# PROBLEM TO WORK ON
Each line from the one containing "Freitagstreff Wynigen" through the last line of the material below is to be transcribed exactly, with nothing else included.

# EXERCISE DATA
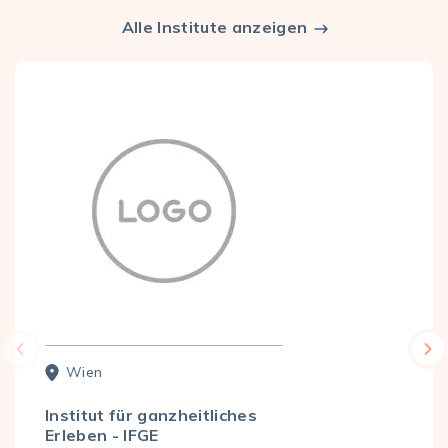
Alle Institute anzeigen
Wien
Institut für ganzheitliches
Erleben - IFGE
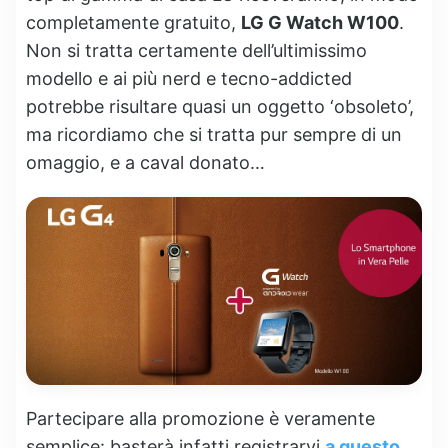
completamente gratuito,
LG G Watch W100
.
Non si tratta certamente dell’ultimissimo
modello e ai più nerd e tecno-addicted
potrebbe risultare quasi un oggetto ‘obsoleto’,
ma ricordiamo che si tratta pur sempre di un
omaggio, e a caval donato…
Partecipare alla promozione è veramente
semplice: basterà infatti registrarvi
a questo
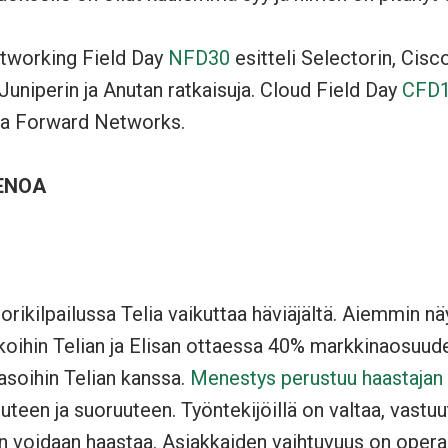
working Field Day
NFD30
esitteli Selectorin, Cisco
 Juniperin ja Anutan ratkaisuja. Cloud Field Day
CFD1
 ja Forward Networks.
ENOA
ikilpailussa Telia vaikuttaa häviäjältä. Aiemmin nä
lkoihin Telian ja Elisan ottaessa 40% markkinaosuu
tasoihin Telian kanssa.
Menestys perustuu haastajan
teen ja suoruuteen. Työntekijöillä on valtaa, vastuu
kin voidaan haastaa. Asiakkaiden vaihtuvuus on operaa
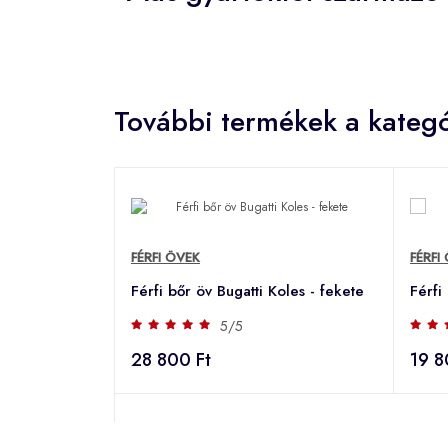
További termékek a kategó
FÉRFI ÖVEK
FÉRFI
Férfi bőr öv Bugatti Koles - fekete
Férfi
5/5
28 800 Ft
19 8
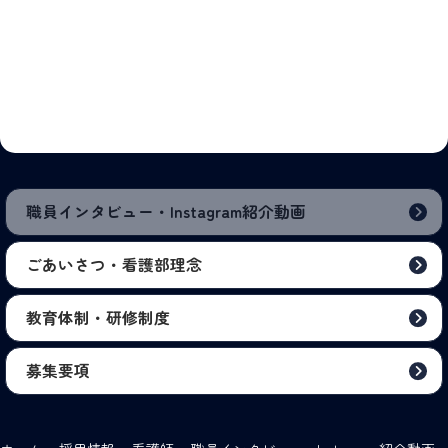
職員インタビュー・Instagram紹介動画
ごあいさつ・看護部理念
教育体制・研修制度
募集要項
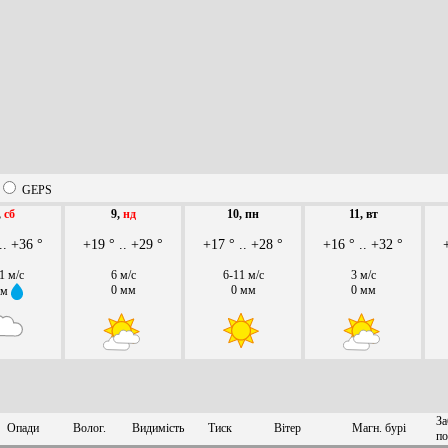
GEPS
,
сб
9,
нд
10, пн
11, вт
.. +36 °
+19 ° .. +29 °
+17 ° .. +28 °
+16 ° .. +32 °
1 м/с
6 м/с
6-11 м/с
3 м/с
0 мм
0 мм
0 мм
мм
За
Опади
Волог.
Видимість
Тиск
Вітер
Магн. бурі
по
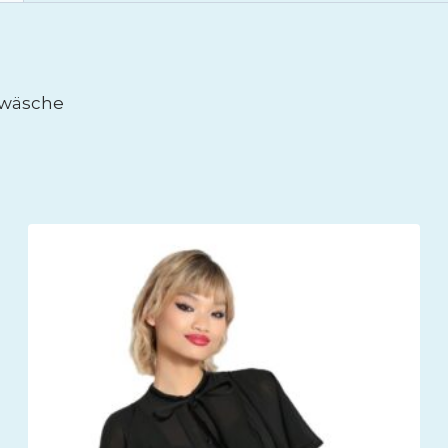
enwäsche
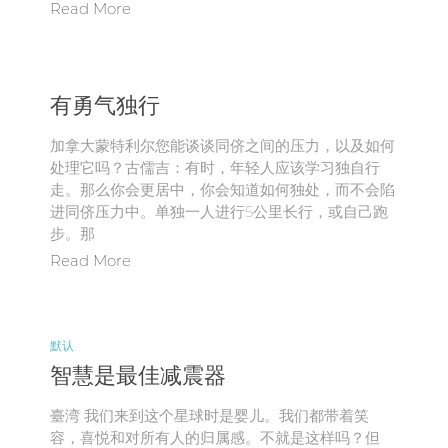
Read More
有勇气独行
加拿大蒙特利尔您能谈谈同侪之间的压力，以及如何
处理它吗？古儒吉：有时，年轻人应该学习独自行
走。那么你会更居中，你会知道如何独处，而不会陷
进同侪压力中。单独一人进行5公里长行，或自己跑
步。那
Read More
默认
智慧是最佳减震器
臺湾 我们来到这个星球时是婴儿。我们都带着笑
容，喜悦和对所有人的归属感。不就是这样吗？但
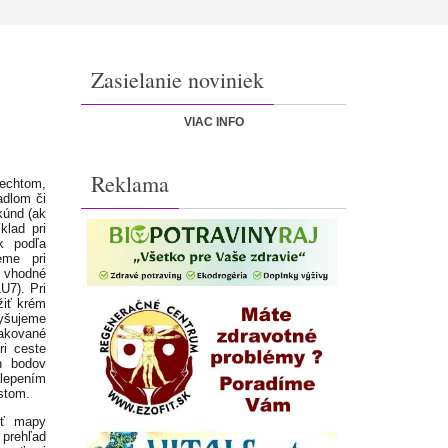
Zasielanie noviniek
VIAC INFO
Reklama
nechtom,
adlom či
kúnd (ak
klad pri
k podľa
eme pri
, vhodné
U7). Pri
iť krém
vyšujeme
kované
i ceste
h bodov
alepením
stom.
iť mapy
prehľad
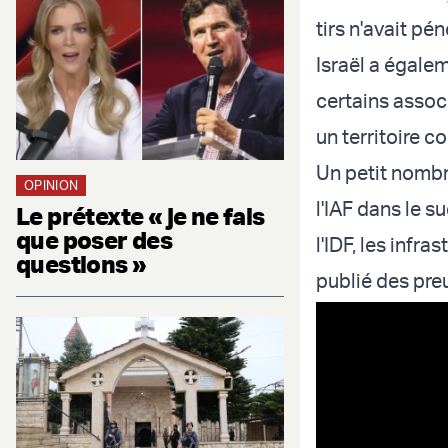
tirs n'avait pén
Israël a égale
certains associ
un territoire c
Un petit nombr
OPINION
l'IAF dans le s
Le prétexte « je ne fais
que poser des
l'IDF, les inf
questions »
publié des pre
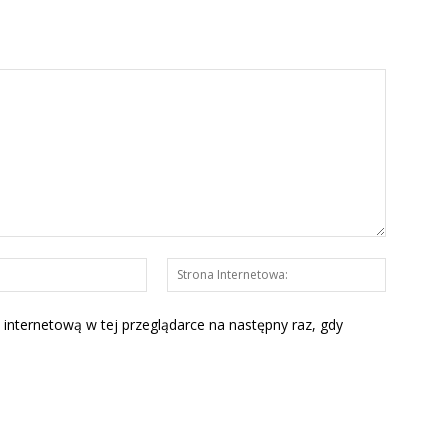
E-
Strona
mail:*
Interneto
 internetową w tej przeglądarce na następny raz, gdy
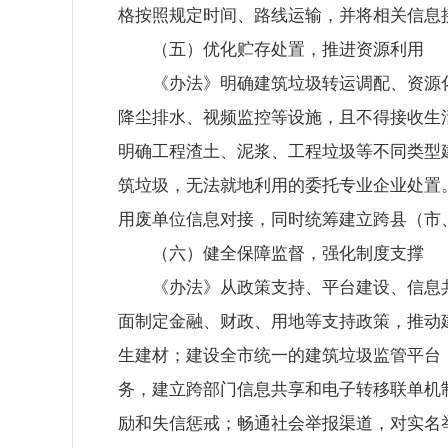
格按照规定时间、路线运输，并将相关信息
（五）优化贮存处置，推进资源利用
《办法》明确建筑垃圾转运调配、资源
降尘排水、视频监控等设施，且不得接收生
明确工程渣土、泥浆、工程垃圾等不同类型
筑垃圾，无法就地利用的委托专业企业处置
用废单位信息对接，同时统筹建立跨县（市
（六）健全保障监督，强化制度支撑
《办法》从政策支持、平台建设、信息
面制定金融、财政、用地等支持政策，推动
生建材；建设全市统一的建筑垃圾监管平台
务，建立跨部门信息共享和电子转移联单机
励和失信惩戒；畅通社会举报渠道，对实名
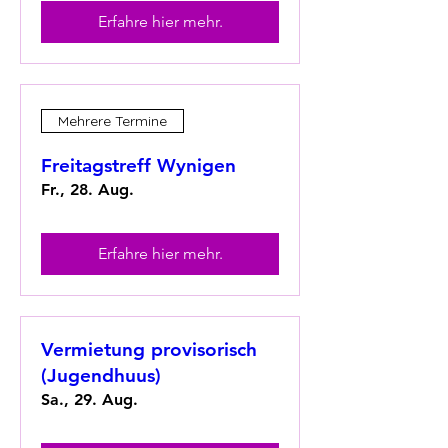
Erfahre hier mehr.
Mehrere Termine
Freitagstreff Wynigen
Fr., 28. Aug.
Erfahre hier mehr.
Vermietung provisorisch
(Jugendhuus)
Sa., 29. Aug.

# ANSWER BOX
Freitagstreff Wynigen
Fr., 28. Aug.
Erfahre hier mehr.
Vermietung provisorisch
(Jugendhuus)
Sa., 29. Aug.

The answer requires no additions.